Unfortunately the convenience of online testing can result in false outcomes because of a student’s easy access to the internet and textbooks, this defeating the purpose of efficiency. Secondly, the purpose of predictability is for the guaranteed uniformity. This attracts students, or consumers such as myself, because no matter what college I attend they will all have similar courses. For example, pre-requisites that are necessary for college freshman to take are generally the same throughout the entire educational system.

From a discussion with a close friend at Oregon State University, I found that our psychology classes were very similar; from homework to textbooks a correlation was quite obvious. The predictability of lecture classes has had a negative effect on my attendance; more often than not a class of mine will be taught through PowerPoint, which results in me not attending. In the educational system, quantity over quality is the element of calculability that can disturb a student’s learning.

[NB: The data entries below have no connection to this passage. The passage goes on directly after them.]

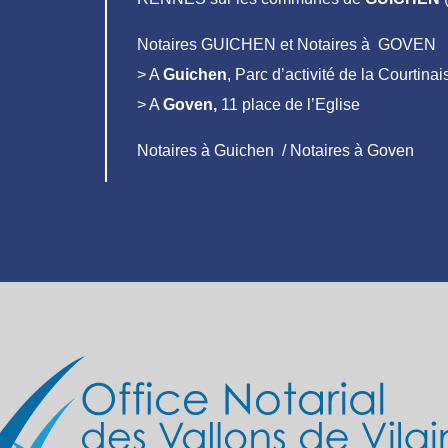
Notaires GUICHEN et Notaires à GOVEN
> A
Guichen
, Parc d’activité de la Courtin
> A
Goven,
11 place de l’Eglise
Notaires à Guichen / Notaires à Goven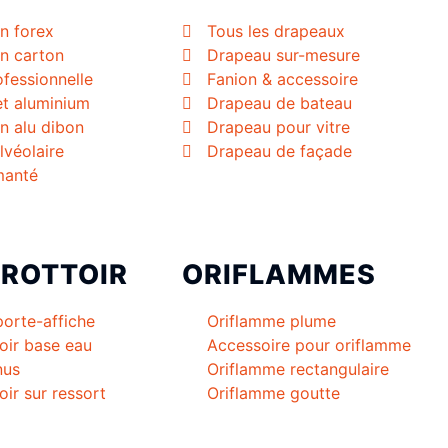
n forex
Tous les drapeaux
n carton
Drapeau sur-mesure
fessionnelle
Fanion & accessoire
et aluminium
Drapeau de bateau
n alu dibon
Drapeau pour vitre
lvéolaire
Drapeau de façade
manté
TROTTOIR
ORIFLAMMES
porte-affiche
Oriflamme plume
oir base eau
Accessoire pour oriflamme
nus
Oriflamme rectangulaire
oir sur ressort
Oriflamme goutte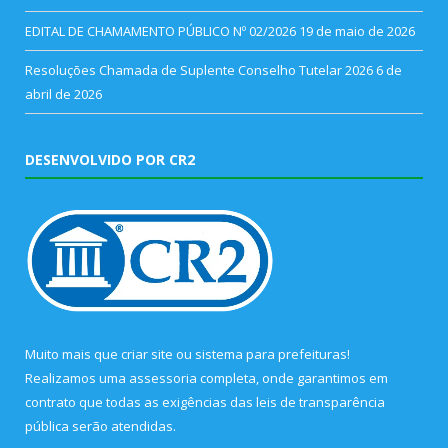
EDITAL DE CHAMAMENTO PÚBLICO Nº 02/2026
19 de maio de 2026
Resoluções Chamada de Suplente Conselho Tutelar 2026
6 de
abril de 2026
DESENVOLVIDO POR CR2
Muito mais que
criar site
ou
sistema para prefeituras
!
Realizamos uma
assessoria
completa, onde garantimos em
contrato que todas as exigências das
leis de transparência
pública
serão atendidas.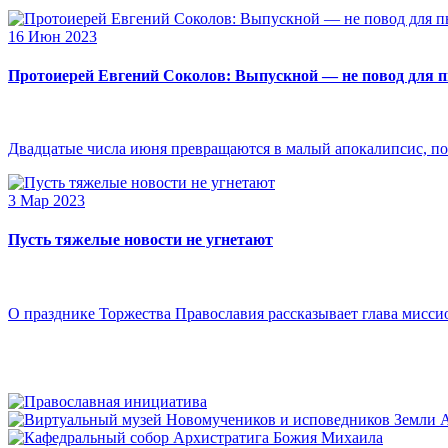
16 Июн 2023
Протоиерей Евгений Соколов: Выпускной — не повод для 
Двадцатые числа июня превращаются в малый апокалипсис, по
3 Мар 2023
Пусть тяжелые новости не угнетают
О празднике Торжества Православия рассказывает глава мисси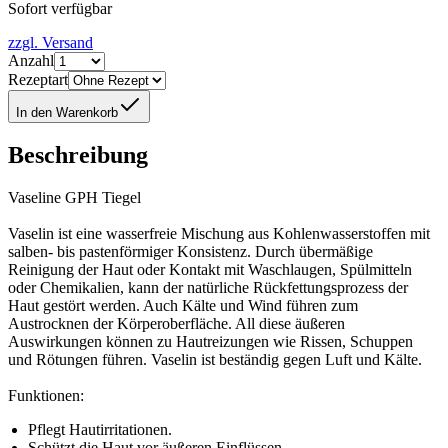
Sofort verfügbar
zzgl. Versand
Anzahl
Rezeptart
In den Warenkorb
Beschreibung
Vaseline GPH Tiegel
Vaselin ist eine wasserfreie Mischung aus Kohlenwasserstoffen mit
salben- bis pastenförmiger Konsistenz. Durch übermäßige
Reinigung der Haut oder Kontakt mit Waschlaugen, Spülmitteln
oder Chemikalien, kann der natürliche Rückfettungsprozess der
Haut gestört werden. Auch Kälte und Wind führen zum
Austrocknen der Körperoberfläche. All diese äußeren
Auswirkungen können zu Hautreizungen wie Rissen, Schuppen
und Rötungen führen. Vaselin ist beständig gegen Luft und Kälte.
Funktionen:
Pflegt Hautirritationen.
Schützt die Haut vor äußeren Einflüssen.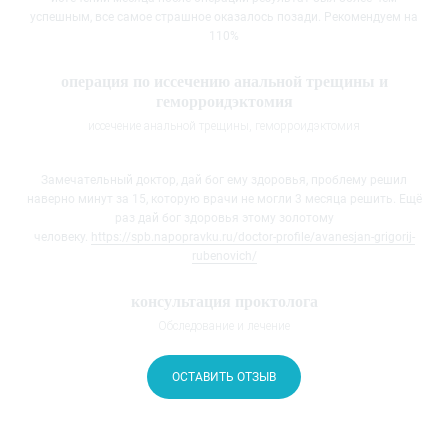
успешным, все самое страшное оказалось позади. Рекомендуем на
110%
операция по иссечению анальной трещины​ и
геморроидэктомия
иссечение анальной трещины, геморроидэктомия
Замечательный доктор, дай бог ему здоровья, проблему решил
наверно минут за 15, которую врачи не могли 3 месяца решить. Ещё
раз дай бог здоровья этому золотому
человеку.
https://spb.napopravku.ru/doctor-profile/avanesjan-grigorij-
rubenovich/
консультация проктолога
Обследование и лечение
ОСТАВИТЬ ОТЗЫВ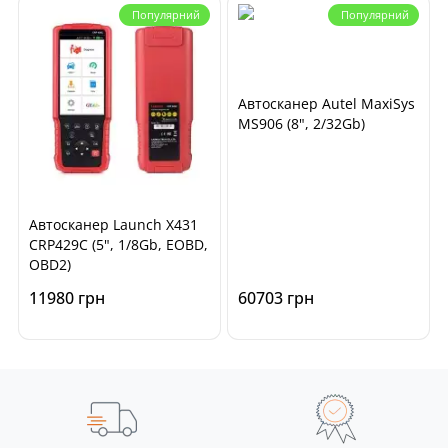
Популярний
Популярний
Автосканер Autel MaxiSys
MS906 (8", 2/32Gb)
Автосканер Launch X431
CRP429C (5", 1/8Gb, EOBD,
OBD2)
11980 грн
60703 грн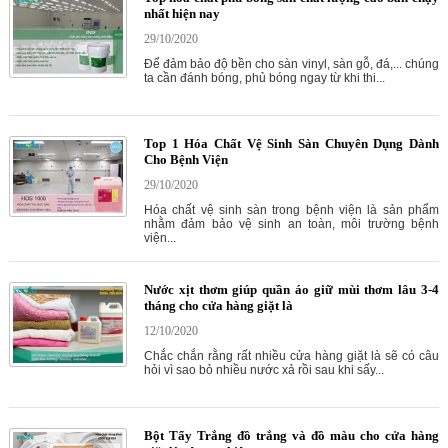
nhất hiện nay
29/10/2020
Để đảm bảo độ bền cho sàn vinyl, sàn gỗ, đá,... chúng
ta cần đánh bóng, phủ bóng ngay từ khi thi...
Top 1 Hóa Chất Vệ Sinh Sàn Chuyên Dụng Dành
Cho Bệnh Viện
29/10/2020
Hóa chất vệ sinh sàn trong bệnh viện là sản phẩm
nhằm đảm bảo vệ sinh an toàn, môi trường bệnh
viện...
Nước xịt thơm giúp quần áo giữ mùi thơm lâu 3-4
tháng cho cửa hàng giặt là
12/10/2020
Chắc chắn rằng rất nhiều cửa hàng giặt là sẽ có câu
hỏi vì sao bỏ nhiều nước xả rồi sau khi sấy...
Bột Tẩy Trắng đồ trắng và đồ màu cho cửa hàng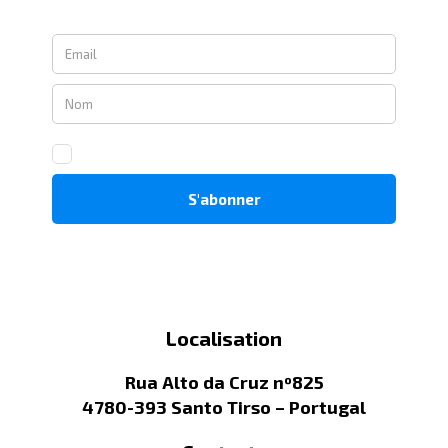
Localisation
Rua Alto da Cruz nº825
4780-393 Santo Tirso – Portugal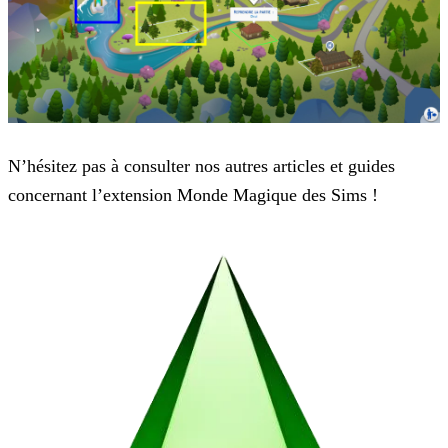
N’hésitez pas à consulter nos autres articles et guides
concernant l’extension Monde Magique des Sims !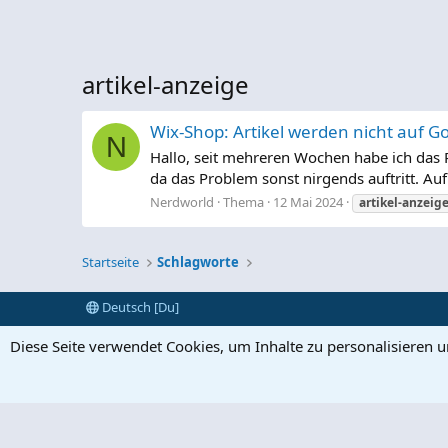
artikel-anzeige
Wix-Shop: Artikel werden nicht auf G
N
Hallo, seit mehreren Wochen habe ich das P
da das Problem sonst nirgends auftritt. Auf
Nerdworld
Thema
12 Mai 2024
artikel-anzeig
Startseite
Schlagworte
Deutsch [Du]
Diese Seite verwendet Cookies, um Inhalte zu personalisieren 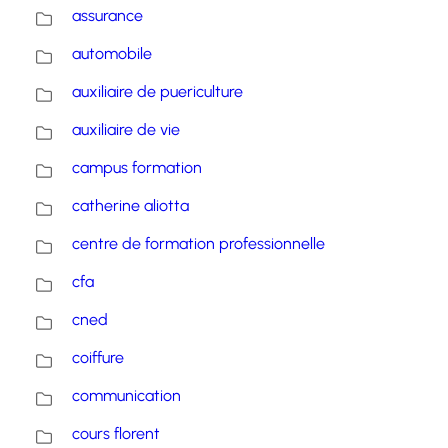
assurance
automobile
auxiliaire de puericulture
auxiliaire de vie
campus formation
catherine aliotta
centre de formation professionnelle
cfa
cned
coiffure
communication
cours florent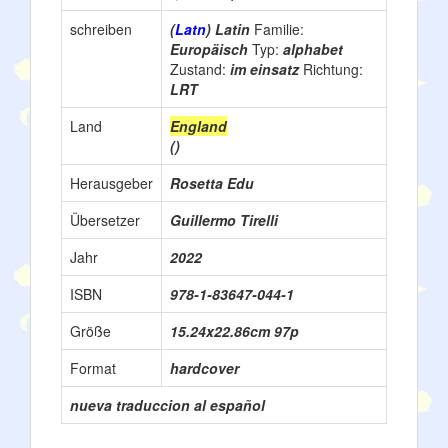
schreiben
(
Latn
) Latin
Familie:
Europäisch
Typ:
alphabet
Zustand:
im einsatz
Richtung:
LRT
Land
England
()
Herausgeber
Rosetta Edu
Übersetzer
Guillermo Tirelli
Jahr
2022
ISBN
978-1-83647-044-1
Größe
15.24x22.86cm 97p
Format
hardcover
nueva traduccion al español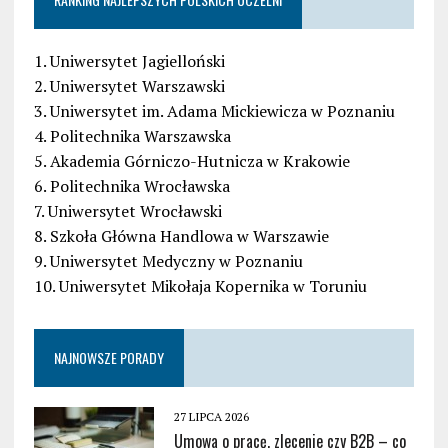
1. Uniwersytet Jagielloński
2. Uniwersytet Warszawski
3. Uniwersytet im. Adama Mickiewicza w Poznaniu
4. Politechnika Warszawska
5. Akademia Górniczo-Hutnicza w Krakowie
6. Politechnika Wrocławska
7. Uniwersytet Wrocławski
8. Szkoła Główna Handlowa w Warszawie
9. Uniwersytet Medyczny w Poznaniu
10. Uniwersytet Mikołaja Kopernika w Toruniu
NAJNOWSZE PORADY
27 LIPCA 2026
Umowa o pracę, zlecenie czy B2B – co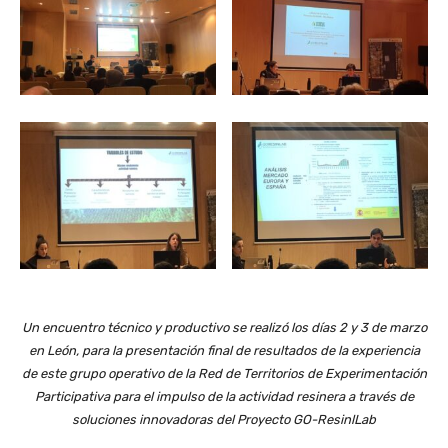
Un encuentro técnico y productivo se realizó los días 2 y 3 de marzo
en León, para la presentación final de resultados de la experiencia
de este grupo operativo de la Red de Territorios de Experimentación
Participativa para el impulso de la actividad resinera a través de
soluciones innovadoras del Proyecto GO-ResinlLab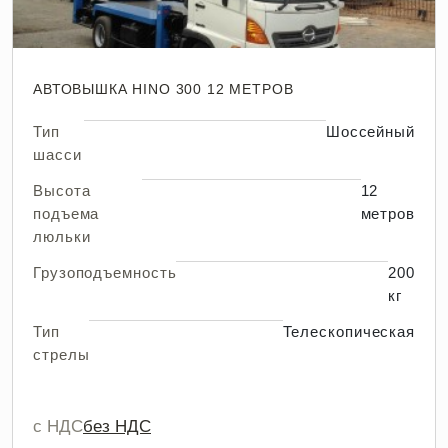
АВТОВЫШКА HINO 300 12 МЕТРОВ
Тип
Шоссейный
шасси
Высота
12
подъема
метров
люльки
Грузоподъемность
200
кг
Тип
Телескопическая
стрелы
с НДС
без НДС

With class sizes ranging from twenty-five to eighty students or more, there is almost no relationship between student and teacher. As Ritzer says in The McDonaldization of Society, there is no true way to evaluate the quality of a student’s “understanding or overall ability. Instead, the sole measure of the quality of most college students is their grade in a given course and their grade point averages,” I could not agree more. A poor test score due to a bad day should not reflect the overall performance of a student prior to the assessment.

The internet has revamped education. The substitution of nonhuman technology, such as the internet, is used for the lack of human predictability and for greater control of tasks. For instance, attaining a college degree right from the comfort of your own home, by being taught from a computer, has never been easier. Being a college freshman, the transition from having all of my homework physically handed to me to most of it being online, has been a difficult one. Constantly checking online for assignments, grades, etc. has proven to be a major aspect of college life.

I have also discovered that a majority of communication between professors and myself is done through email; which has been helpful and hurtful. The final and fifth dimension is very similar to the substitution of nonhuman technology. Except this dimension, control, if focused on the “uncertainty of social life,” says Ritz. Just as the dean of a college has control over the professors, the professors have control over the curriculum, and the curriculum controls what the student learns. Class time, duration and expectations direct how much a student will learn in a short term or semester.

The first time I heard a professor announce that two or more absences would result in an expulsion, frightened me. The amount of control resting in my teachers’ hands worries me because it is my future. McDonaldization impacts higher education greatly. In my opinion, it is in a negative way. Ritz’s theory has a consequence of the irrationality of rationality. This is a significant result of the many downfalls of the five dimensions throughout his theory. Unfortunately, higher education turning into a form of a fast-food restaurant is not benefiting the consumer, or the broke college student.